TIMAR: Transition-informed representation for sample-efficient multi-agent reinforcement learning

Neural Netw. 2024 Dec 31:184:107081. doi: 10.1016/j.neunet.2024.107081. Online ahead of print.

Abstract

In MARL (Multi-Agent Reinforcement Learning), the trial-and-error learning paradigm based on multiple agents requires massive interactions to produce training samples, significantly increasing both the training cost and difficulty. Therefore, enhancing data efficiency is a core issue in MARL. However, in the context of MARL, agent partially observed information leads to a lack of consideration for agent interactions and coordination from an ego perspective under the world model, which becomes the main obstacle to improving the data efficiency of current proposed MARL methods.
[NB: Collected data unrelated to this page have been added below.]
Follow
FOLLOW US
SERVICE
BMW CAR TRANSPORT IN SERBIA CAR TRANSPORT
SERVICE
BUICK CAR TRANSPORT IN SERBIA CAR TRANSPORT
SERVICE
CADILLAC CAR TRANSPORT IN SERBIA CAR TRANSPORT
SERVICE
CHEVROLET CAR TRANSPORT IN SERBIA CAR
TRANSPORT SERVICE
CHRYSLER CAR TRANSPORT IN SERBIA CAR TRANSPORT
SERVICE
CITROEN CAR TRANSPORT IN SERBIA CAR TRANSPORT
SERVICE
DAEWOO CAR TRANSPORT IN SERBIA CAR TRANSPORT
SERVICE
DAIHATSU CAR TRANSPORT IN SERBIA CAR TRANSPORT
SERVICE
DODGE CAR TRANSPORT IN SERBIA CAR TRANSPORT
To address this, motivated by the success of learning a world model in RL and cognitive science, we devise a world-model-driven learning paradigm enabling agents to gain a more holistic representation of individual observation of the environment. Specifically, we present the Transition-Informed Multi-Agent Representations (TIMAR) framework, which leverages the joint transition model, i.e., a surrogate world model that captures the dynamics of the multi-agent system, to learn effective representations among agents through a self-supervised learning objective. This objective encourages consistency between predicted and actual future observations, allowing the model to learn without explicit labels. TIMAR incorporates an auxiliary module to predict future transitions based on sequential observations and actions, allowing agents to infer the latent state of the system and consider the influences of others. Unlike traditional MARL approaches that primarily focus on efficient policy improvement, TIMAR is designed to learn a useful semantic representation from high-dimensional observations. This enables the used MARL algorithm built on these representations to achieve improvements in data efficiency. Experimental evaluation of TIMAR in various MARL environments demonstrates its significantly improved performance and data efficiency compared to strong baselines such as MAPPO, HAPPO, finetuned QMIX, MAT, and MA2CL. In addition, we found TIMAR can also improve the generalization of the Transformer-based MARL algorithm such as MAT.

Keywords: Multi-agent reinforcement learning; Representation learning; Self-supervised learning; Transformers.